For hemp business owners like Nothing But Hemp CEO Steven Brown, whose loyal customer base has come to rely on his company’s wide selection of non-intoxicating hemp-derived product offerings, this is an example of some of the not-so-ideal and frustrating elements of the new law. Brown and his fellow small hemp business entrepreneurs fought tirelessly to preserve their industry’s viability and integrity throughout the long and, at times, contentious legislative journey for the new law.
To have to continue to jump through legal hoops and figure out relentlessly creative “workarounds” for such arbitrary and unnecessary legal “gotchas” from a law that is supposed to create a safe and regulated haven for marijuana enthusiasts in Minnesota is beyond exasperating for Brown and other leading voices in the hemp industry.

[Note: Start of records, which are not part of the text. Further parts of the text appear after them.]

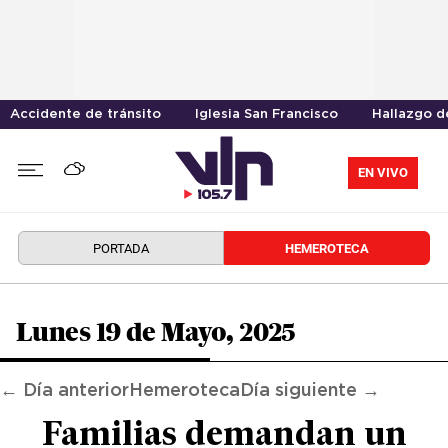
Accidente de tránsito
Iglesia San Francisco
Hallazgo d
EN VIVO
PORTADA
HEMEROTECA
Lunes 19 de Mayo, 2025
← Día anterior
Hemeroteca
Día siguiente →
Familias demandan un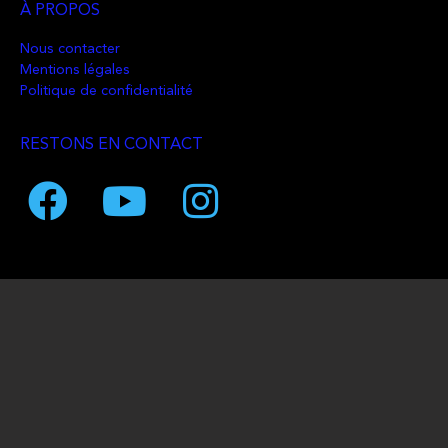
À PROPOS
Nous contacter
Mentions légales
Politique de confidentialité
RESTONS EN CONTACT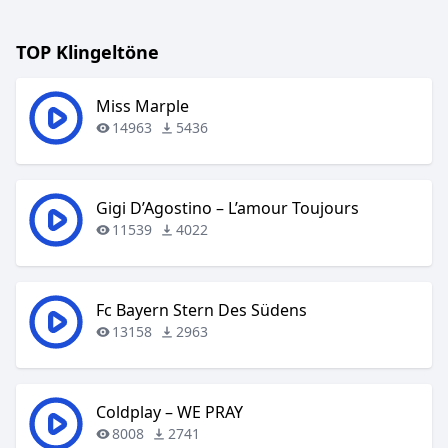
TOP Klingeltöne
Miss Marple
14963
5436
Gigi D’Agostino – L’amour Toujours
11539
4022
Fc Bayern Stern Des Südens
13158
2963
Coldplay – WE PRAY
8008
2741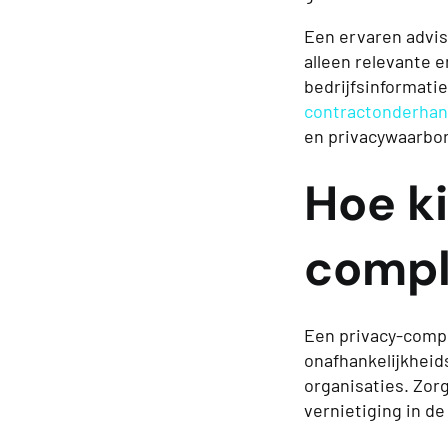
Een ervaren advis
alleen relevante
bedrijfsinformatie
contractonderhan
en privacywaarbor
Hoe ki
compl
Een privacy-compli
onafhankelijkheids
organisaties. Zor
vernietiging in d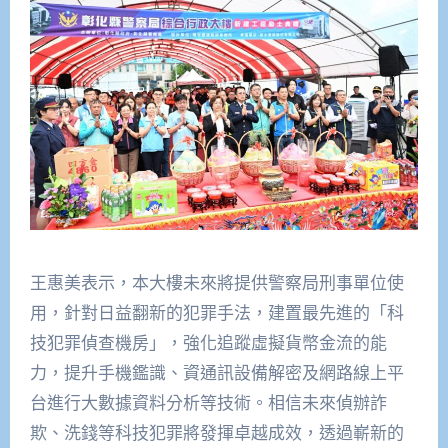
王惠美表示，本大樓未來將提供警察局刑事單位使
用，針對日益翻新的犯罪手法，建置最先進的「科
技犯罪偵查機房」，強化追蹤虛擬貨幣金流的能
力，提升手機鑑識、資通訊設備解密及網路線上平
台進行大數據資料分析等技術。相信未來偵辦詐
欺、洗錢等科技犯罪將發揮卓越成效，透過嶄新的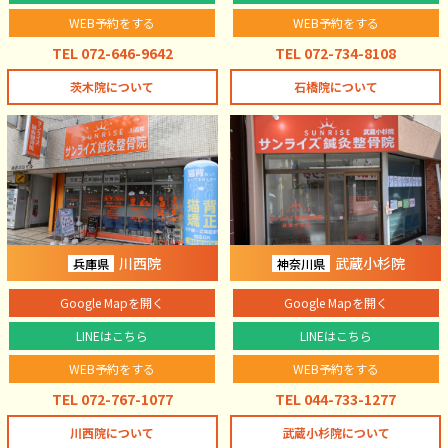
WEB予約をする
WEB予約をする
TEL 072-646-9642
TEL 072-734-8108
茨木院について
石橋院について
川西院
武蔵小杉院
兵庫県
神奈川県
Google Mapを開く
Google Mapを開く
LINEはこちら
LINEはこちら
WEB予約をする
WEB予約をする
TEL 072-767-1077
TEL 044-733-1277
川西院について
武蔵小杉院について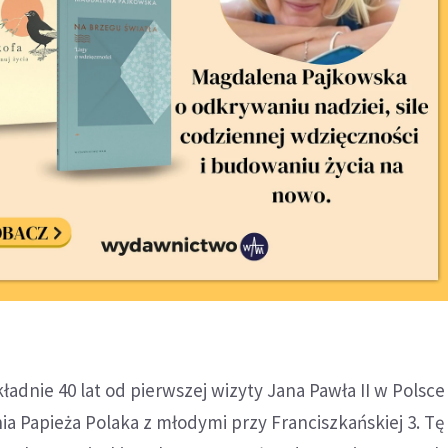
adnie 40 lat od pierwszej wizyty Jana Pawła II w Polsce 
a Papieża Polaka z młodymi przy Franciszkańskiej 3. Tę 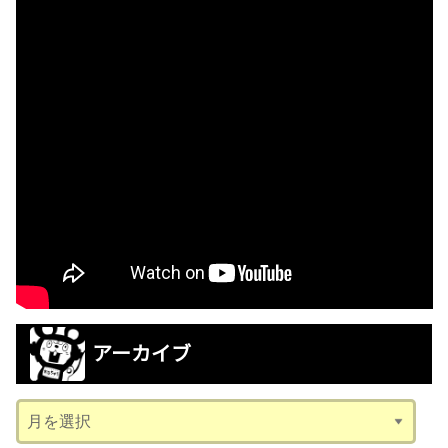
アーカイブ
ア
ー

However, there is still a significant time buffer before licenses are issued and retail sales begin. Hopefully, leaders in the state legislature and the governor’s office will take the time to rethink some of the more questionable parts of the new law and provide some legislative “tweaks” to alleviate the legal burden for businesses like Brown’s.
In the meantime, it is a time for celebration in the “Land of 10,000 Lakes.” Prohibition is over, and the magical power of the ancient cannabis sativa plant will soon be legally and safely available to all Minnesotans 21 and older. Tuesday was indeed a good day.